My dad used to sell his tomatoes at a little stand he had in his front yard. People would take how many tomatoes they wanted, and leave the money for him in a jar, or pay him later….or at least intend to pay him later. For the last few years, my brother sold Dad’s tomatoes at his country store. We couldn’t pick them fast enough. Dad would bring a cardboard crate of carefully picked tomatoes down to the lakehouse for us to eat while we were there for a couple weeks in the summer. He would carry them in with a big smile. I miss that smile even more than the tomatoes.

The nurses at the hospital where Dad went for his chemo and check-ups always looked forward to Dad’s appointments because he would bring them some of his tomatoes. Since Dad died there are none of his tasty tomatoes this summer. My brother tried. He planted rows and rows of tomato plants. But the weather was really rainy, and he just couldn’t duplicate Dad’s famous beefsteak tomatoes. At least not this summer. I’m sure he will try again next summer.
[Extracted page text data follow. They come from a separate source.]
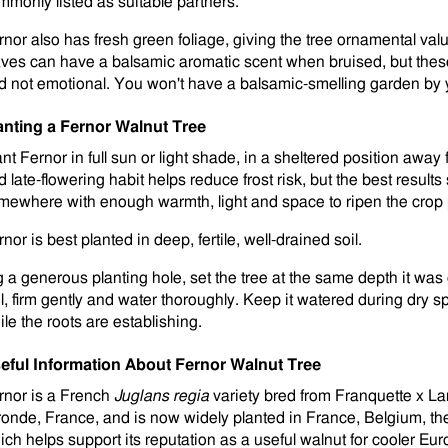
mmonly listed as suitable partners.
rnor also has fresh green foliage, giving the tree ornamental val
aves can have a balsamic aromatic scent when bruised, but thes
d not emotional. You won't have a balsamic-smelling garden by y
anting a Fernor Walnut Tree
nt Fernor in full sun or light shade, in a sheltered position away f
 late-flowering habit helps reduce frost risk, but the best results 
mewhere with enough warmth, light and space to ripen the crop 
nor is best planted in deep, fertile, well-drained soil.
g a generous planting hole, set the tree at the same depth it was g
il, firm gently and water thoroughly. Keep it watered during dry sp
ile the roots are establishing.
eful Information About Fernor Walnut Tree
rnor is a French
Juglans regia
variety bred from Franquette x La
ronde, France, and is now widely planted in France, Belgium, 
ich helps support its reputation as a useful walnut for cooler Eu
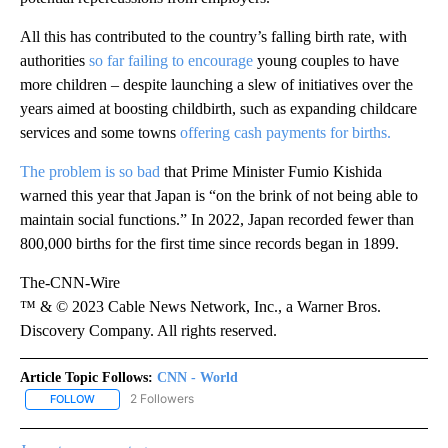
All this has contributed to the country’s falling birth rate, with
authorities
so far failing to encourage
young couples to have
more children – despite launching a slew of initiatives over the
years aimed at boosting childbirth, such as expanding childcare
services and some towns
offering cash payments for births.
The problem is so bad
that Prime Minister Fumio Kishida
warned this year that Japan is “on the brink of not being able to
maintain social functions.” In 2022, Japan recorded fewer than
800,000 births for the first time since records began in 1899.
The-CNN-Wire
™ & © 2023 Cable News Network, Inc., a Warner Bros.
Discovery Company. All rights reserved.
Article Topic Follows:
CNN - World
2 Followers
FOLLOW
FOLLOW "CNN - WORLD" TO RECEIVE NOTIFICATIONS ABOUT NEW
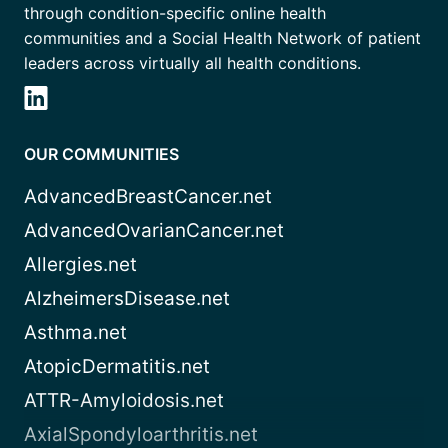
through condition-specific online health
communities and a Social Health Network of patient
leaders across virtually all health conditions.
OUR COMMUNITIES
AdvancedBreastCancer.net
AdvancedOvarianCancer.net
Allergies.net
AlzheimersDisease.net
Asthma.net
AtopicDermatitis.net
ATTR-Amyloidosis.net
AxialSpondyloarthritis.net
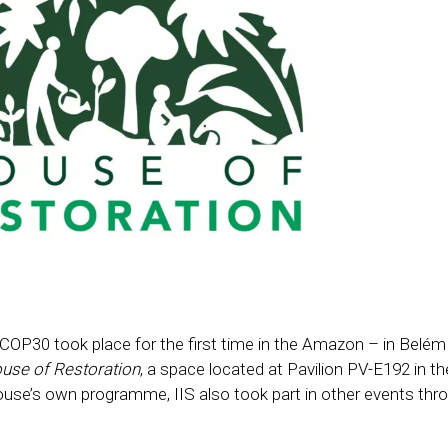
P30 took place for the first time in the Amazon – in Belém (
use of Restoration
, a space located at Pavilion PV-E192 in th
ouse’s own programme, IIS also took part in other events thr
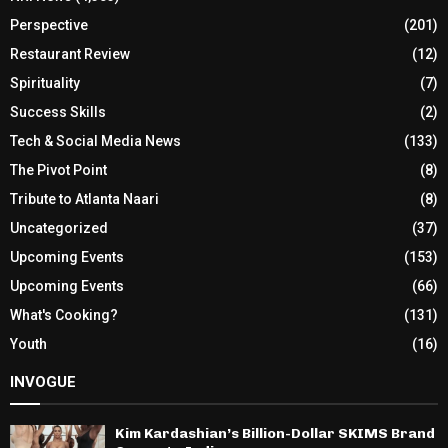
Perspective
(201)
Restaurant Review
(12)
Spirituality
(7)
Success Skills
(2)
Tech & Social Media News
(133)
The Pivot Point
(8)
Tribute to Atlanta Naari
(8)
Uncategorized
(37)
Upcoming Events
(153)
Upcoming Events
(66)
What's Cooking?
(131)
Youth
(16)
INVOGUE
Kim Kardashian’s Billion-Dollar SKIMS Brand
As much as I miss biting into that first ripe tomato of the summer, a part of me thinks that it is fitting that without my Dad there are no tomatoes. It wouldn’t seem fair if the tomato plants grew in the garden and produced those beautiful, tasty ripe tomatoes without Dad’s special tending. It somehow is oddly comforting that things aren’t the same without him—kind of like a recognition of what I already knew—that he played a unique role in this world, and he simply can’t be replaced. Even so, I hope that next summer, or perhaps the next summer after that, my brother succeeds and at least comes close to producing tomatoes like Dad used to. Because then when I bite into those first tomatoes of summer, the taste and smell will bring back all those wonderful memories, and for a few moments, Dad and his smile will be back.